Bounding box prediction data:
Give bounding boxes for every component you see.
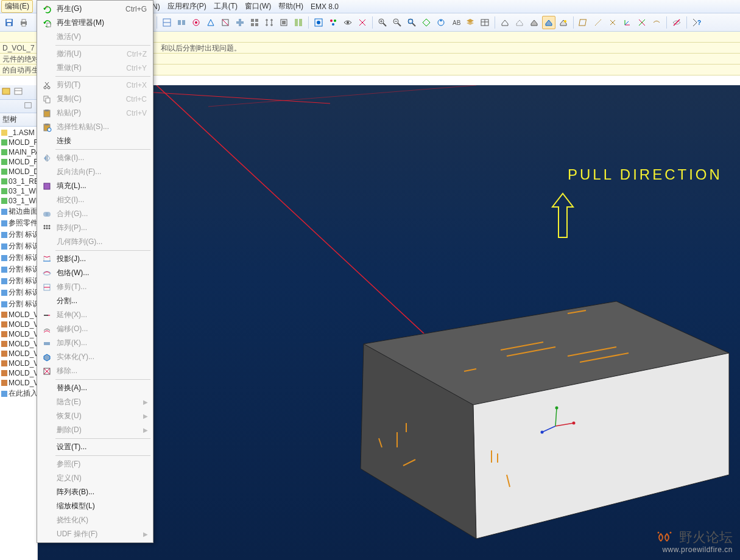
tree-item[interactable]: 03_1_WRI (0, 186, 37, 196)
menu-item-label: 撤消(U) (57, 49, 127, 59)
orient-icon[interactable] (434, 16, 448, 29)
zoom-in-icon[interactable] (376, 16, 389, 29)
tree-item[interactable]: MOLD_FR (0, 157, 37, 167)
orient-icon[interactable] (420, 16, 433, 29)
tree-item[interactable]: 裙边曲面 (0, 206, 37, 217)
tree-item[interactable]: 参照零件切 (0, 217, 37, 229)
print-icon[interactable] (17, 16, 30, 29)
view-icon[interactable] (341, 16, 354, 29)
tool-icon[interactable] (263, 16, 276, 29)
tree-item[interactable]: MOLD_VC (0, 378, 37, 388)
menu-item[interactable]: 阵列表(B)... (38, 485, 152, 499)
menu-item: 剪切(T)Ctrl+X (38, 78, 152, 92)
tree-item[interactable]: MOLD_VC (0, 349, 37, 359)
label-icon[interactable]: AB (449, 16, 462, 29)
tree-item[interactable]: 03_1_WRI (0, 196, 37, 206)
blank-icon (41, 396, 53, 408)
menu-tools[interactable]: 工具(T) (210, 0, 241, 13)
tree-tab-icon[interactable] (13, 87, 24, 98)
tree-item[interactable]: MOLD_RI (0, 138, 37, 147)
tree-tab-icon[interactable] (1, 87, 12, 98)
tree-item[interactable]: 03_1_REF (0, 177, 37, 186)
datum-csys-icon[interactable] (621, 16, 634, 29)
svg-point-64 (48, 86, 50, 89)
tool-icon[interactable] (219, 16, 232, 29)
tree-item[interactable]: 分割 标识 (0, 275, 37, 287)
svg-rect-92 (44, 342, 50, 345)
tree-item[interactable]: MOLD_DE (0, 167, 37, 177)
menu-item[interactable]: 设置(T)... (38, 440, 152, 454)
view-icon[interactable] (356, 16, 369, 29)
datum-point-icon[interactable] (606, 16, 619, 29)
display-icon[interactable] (527, 16, 541, 29)
tree-item[interactable]: MOLD_VC (0, 359, 37, 368)
tree-item[interactable]: MAIN_PA (0, 147, 37, 157)
menu-window[interactable]: 窗口(W) (241, 0, 275, 13)
tool-icon[interactable] (160, 16, 174, 29)
tree-item-label: 03_1_REF (9, 177, 37, 186)
menu-apps[interactable]: 应用程序(P) (164, 0, 210, 13)
submenu-arrow-icon: ▶ (143, 531, 148, 537)
tree-item[interactable]: MOLD_VC (0, 339, 37, 349)
tree-item-label: MOLD_VC (9, 369, 37, 377)
tool-icon[interactable] (233, 16, 247, 29)
menu-help[interactable]: 帮助(H) (275, 0, 307, 13)
tree-item[interactable]: 分割 标识 (0, 252, 37, 264)
menu-item: 实体化(Y)... (38, 350, 152, 364)
svg-line-52 (625, 21, 629, 25)
tree-item[interactable]: 分割 标识 (0, 298, 37, 310)
menu-item[interactable]: 缩放模型(L) (38, 499, 152, 513)
blank-icon (41, 166, 53, 178)
svg-rect-2 (7, 23, 11, 26)
tool-icon[interactable] (175, 16, 188, 29)
menu-item[interactable]: 投影(J)... (38, 252, 152, 266)
tree-item[interactable]: 在此插入 (0, 388, 37, 399)
display-icon[interactable] (513, 16, 526, 29)
svg-point-25 (317, 21, 320, 24)
tree-item[interactable]: 分割 标识 (0, 240, 37, 252)
menu-item[interactable]: !再生(G)Ctrl+G (38, 2, 152, 16)
tree-item[interactable]: MOLD_VC (0, 329, 37, 339)
zoom-out-icon[interactable] (390, 16, 404, 29)
display-icon[interactable] (557, 16, 570, 29)
menu-emx[interactable]: EMX 8.0 (307, 1, 342, 12)
menu-item[interactable]: 替换(A)... (38, 381, 152, 395)
tree-item[interactable]: MOLD_VC (0, 310, 37, 320)
datum-axis-icon[interactable] (591, 16, 605, 29)
view-icon[interactable] (326, 16, 340, 29)
menu-item[interactable]: 再生管理器(M) (38, 16, 152, 30)
datum-plane-icon[interactable] (577, 16, 590, 29)
menu-item[interactable]: 分割... (38, 294, 152, 308)
view-icon[interactable] (312, 16, 325, 29)
menu-item[interactable]: 连接 (38, 134, 152, 148)
tool-icon[interactable] (189, 16, 203, 29)
tree-item[interactable]: _1.ASM (0, 128, 37, 138)
menu-item[interactable]: 填充(L)... (38, 179, 152, 193)
help-icon[interactable]: ? (690, 16, 703, 29)
tool-icon[interactable] (204, 16, 217, 29)
tree-item[interactable]: MOLD_VC (0, 368, 37, 378)
tool-icon[interactable] (292, 16, 305, 29)
menu-edit[interactable]: 编辑(E) (1, 0, 33, 13)
menu-item-label: 合并(G)... (57, 209, 149, 219)
tool-icon[interactable] (277, 16, 291, 29)
tree-item[interactable]: MOLD_VC (0, 320, 37, 329)
tool-icon[interactable] (248, 16, 261, 29)
svg-rect-68 (46, 98, 50, 103)
menu-item[interactable]: 包络(W)... (38, 266, 152, 280)
display-icon[interactable] (542, 16, 555, 29)
tree-item[interactable]: 分割 标识 (0, 229, 37, 240)
tree-settings-icon[interactable] (24, 101, 35, 112)
zoom-fit-icon[interactable] (405, 16, 418, 29)
blank-icon (41, 382, 53, 394)
datum-icon[interactable] (650, 16, 663, 29)
datum-icon[interactable] (635, 16, 649, 29)
blank-icon (41, 295, 53, 307)
tree-item[interactable]: 分割 标识 (0, 287, 37, 298)
layers-icon[interactable] (463, 16, 477, 29)
tree-item[interactable]: 分割 标识 (0, 264, 37, 275)
hide-icon[interactable] (670, 16, 683, 29)
display-icon[interactable] (498, 16, 512, 29)
save-icon[interactable] (2, 16, 16, 29)
view-mgr-icon[interactable] (478, 16, 492, 29)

Problem
Provide an exact copy of the records, excluding every picture.

Final answer
Give bounding boxes for every component you see.
tree-item[interactable]: 03_1_WRI (0, 186, 37, 196)
menu-item-label: 撤消(U) (57, 49, 127, 59)
orient-icon[interactable] (434, 16, 448, 29)
zoom-in-icon[interactable] (376, 16, 389, 29)
tree-item[interactable]: MOLD_FR (0, 157, 37, 167)
orient-icon[interactable] (420, 16, 433, 29)
tree-item[interactable]: 裙边曲面 (0, 206, 37, 217)
tree-item[interactable]: 参照零件切 (0, 217, 37, 229)
print-icon[interactable] (17, 16, 30, 29)
view-icon[interactable] (341, 16, 354, 29)
tool-icon[interactable] (263, 16, 276, 29)
tree-item[interactable]: MOLD_VC (0, 378, 37, 388)
menu-item[interactable]: 阵列表(B)... (38, 485, 152, 499)
menu-item: 剪切(T)Ctrl+X (38, 78, 152, 92)
tree-item[interactable]: MOLD_VC (0, 349, 37, 359)
label-icon[interactable]: AB (449, 16, 462, 29)
tree-item[interactable]: 03_1_WRI (0, 196, 37, 206)
blank-icon (41, 396, 53, 408)
menu-tools[interactable]: 工具(T) (210, 0, 241, 13)
tree-tab-icon[interactable] (13, 87, 24, 98)
tree-item[interactable]: MOLD_RI (0, 138, 37, 147)
tree-tab-icon[interactable] (1, 87, 12, 98)
tree-item[interactable]: 03_1_REF (0, 177, 37, 186)
datum-csys-icon[interactable] (621, 16, 634, 29)
svg-point-64 (48, 86, 50, 89)
tool-icon[interactable] (219, 16, 232, 29)
tree-item[interactable]: 分割 标识 (0, 275, 37, 287)
svg-rect-92 (44, 342, 50, 345)
tree-item[interactable]: MOLD_DE (0, 167, 37, 177)
menu-item[interactable]: 设置(T)... (38, 440, 152, 454)
view-icon[interactable] (356, 16, 369, 29)
datum-point-icon[interactable] (606, 16, 619, 29)
display-icon[interactable] (527, 16, 541, 29)
tree-item[interactable]: MOLD_VC (0, 359, 37, 368)
tree-item[interactable]: MAIN_PA (0, 147, 37, 157)
menu-window[interactable]: 窗口(W) (241, 0, 275, 13)
tool-icon[interactable] (160, 16, 174, 29)
tree-item-label: 03_1_REF (9, 177, 37, 186)
menu-apps[interactable]: 应用程序(P) (164, 0, 210, 13)
submenu-arrow-icon: ▶ (143, 531, 148, 537)
tree-item[interactable]: MOLD_VC (0, 339, 37, 349)
tree-item-label: MOLD_VC (9, 369, 37, 377)
tool-icon[interactable] (233, 16, 247, 29)
menu-help[interactable]: 帮助(H) (275, 0, 307, 13)
tree-item[interactable]: 分割 标识 (0, 252, 37, 264)
menu-item: 实体化(Y)... (38, 350, 152, 364)
svg-line-52 (625, 21, 629, 25)
tree-item[interactable]: 分割 标识 (0, 298, 37, 310)
menu-item[interactable]: 缩放模型(L) (38, 499, 152, 513)
blank-icon (41, 166, 53, 178)
svg-rect-2 (7, 23, 11, 26)
tool-icon[interactable] (175, 16, 188, 29)
menu-item[interactable]: 投影(J)... (38, 252, 152, 266)
tree-item[interactable]: 在此插入 (0, 388, 37, 399)
display-icon[interactable] (513, 16, 526, 29)
svg-point-25 (317, 21, 320, 24)
tree-item[interactable]: 分割 标识 (0, 240, 37, 252)
menu-item[interactable]: !再生(G)Ctrl+G (38, 2, 152, 16)
tree-item[interactable]: MOLD_VC (0, 329, 37, 339)
zoom-out-icon[interactable] (390, 16, 404, 29)
display-icon[interactable] (557, 16, 570, 29)
menu-emx[interactable]: EMX 8.0 (307, 1, 342, 12)
menu-item[interactable]: 替换(A)... (38, 381, 152, 395)
tree-item[interactable]: MOLD_VC (0, 310, 37, 320)
datum-axis-icon[interactable] (591, 16, 605, 29)
view-icon[interactable] (326, 16, 340, 29)
menu-item[interactable]: 再生管理器(M) (38, 16, 152, 30)
datum-plane-icon[interactable] (577, 16, 590, 29)
menu-item[interactable]: 分割... (38, 294, 152, 308)
view-icon[interactable] (312, 16, 325, 29)
menu-item[interactable]: 连接 (38, 134, 152, 148)
tool-icon[interactable] (189, 16, 203, 29)
tree-item[interactable]: _1.ASM (0, 128, 37, 138)
menu-item[interactable]: 填充(L)... (38, 179, 152, 193)
help-icon[interactable]: ? (690, 16, 703, 29)
tool-icon[interactable] (204, 16, 217, 29)
tree-item[interactable]: MOLD_VC (0, 368, 37, 378)
tool-icon[interactable] (292, 16, 305, 29)
menu-edit[interactable]: 编辑(E) (1, 0, 33, 13)
menu-item-label: 合并(G)... (57, 209, 149, 219)
tool-icon[interactable] (277, 16, 291, 29)
tree-item[interactable]: MOLD_VC (0, 320, 37, 329)
tool-icon[interactable] (248, 16, 261, 29)
svg-rect-68 (46, 98, 50, 103)
menu-item[interactable]: 包络(W)... (38, 266, 152, 280)
display-icon[interactable] (542, 16, 555, 29)
tree-item[interactable]: 分割 标识 (0, 229, 37, 240)
tree-settings-icon[interactable] (24, 101, 35, 112)
zoom-fit-icon[interactable] (405, 16, 418, 29)
blank-icon (41, 382, 53, 394)
datum-icon[interactable] (650, 16, 663, 29)
datum-icon[interactable] (635, 16, 649, 29)
blank-icon (41, 295, 53, 307)
tree-item[interactable]: 分割 标识 (0, 287, 37, 298)
layers-icon[interactable] (463, 16, 477, 29)
tree-item[interactable]: 分割 标识 (0, 264, 37, 275)
hide-icon[interactable] (670, 16, 683, 29)
display-icon[interactable] (498, 16, 512, 29)
save-icon[interactable] (2, 16, 16, 29)
view-mgr-icon[interactable] (478, 16, 492, 29)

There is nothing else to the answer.